Sustainability Is Not Optional, It Is Structural

The same system that improves quality also delivers major sustainability benefits.

Reusable tubs used in circular flows:

• Reduce virgin material use dramatically, up to 90%
• Cut CO₂ emissions by up to 80%
• Enable measurable, auditable reporting

This aligns directly with:

• EU packaging and waste regulations
• Circularity requirements
• Increasing CO₂ reporting obligations

Crucially, these reductions are documentable, not theoretical.

Tubs and EPS: Better Together

One of the most important principles guiding our work is this:

This is not about replacing EPS. It is about using the right tool for the right route.

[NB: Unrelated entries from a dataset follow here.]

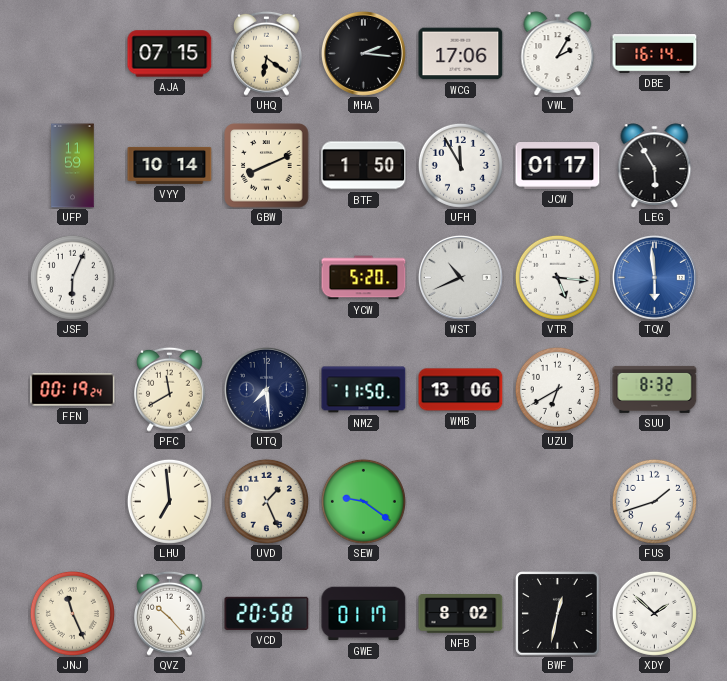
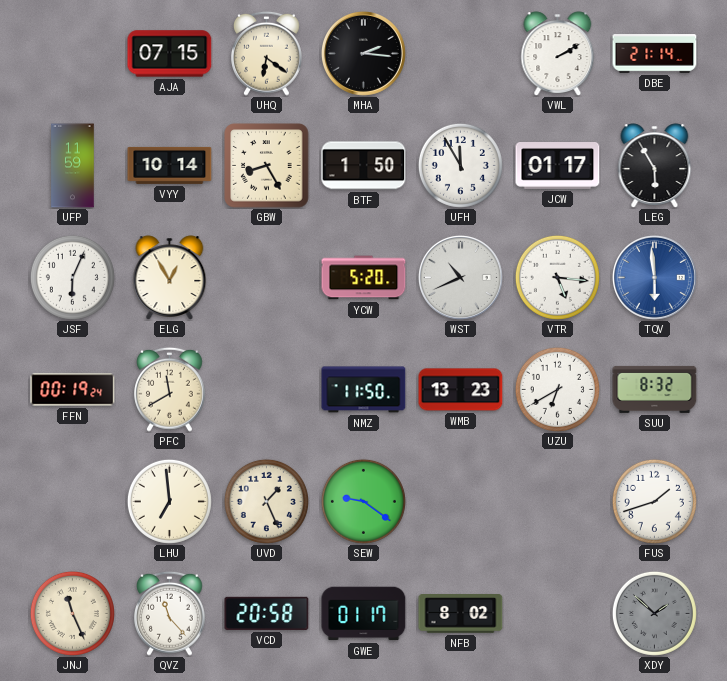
WCG: 17:06 -> none
VWL: 2:05 -> 2:10
DBE: 16:14 -> 21:14
GBW: 8:11 -> 8:25
ELG: none -> 12:55
UTQ: 7:29 -> none
WMB: 13:06 -> 13:23
QVZ: 10:23 -> 11:23
BWF: 12:32 -> none
XDY dial: white -> grey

EPS remains a practical solution in scenarios where rotation is not possible. Twin Tubs excel where circular flows can be established, from farming (HOG) to processing (VAP).

Used together they:

• Increase overall efficiency
• Improve quality outcomes
• Reduce waste and emissions
• Enhance productivity across the supply chain
• Offer substantial financial gains

Our Responsibility as a Packaging Company

At iTUB, we see our role clearly.
We are a partner in quality, performance, and sustainability.

That responsibility means:

• Investing in science
• Working openly with farmers, buyers, and researchers
• Sharing learnings
• Turning research into real-world value

Progress in the salmon industry does not come from isolated innovation. It comes from collaboration, measurement, and shared ambition.

Looking Forward

The past year has taught us a great deal. It has also shown us what is possible when companies work together with a common goal: better fish, better processes, and a better industry.

This work is ongoing. But the direction is clear.

The future of salmon logistics will not be defined by packaging alone,
it will be defined by how well we understand the fish, and how responsibly we act on that knowledge.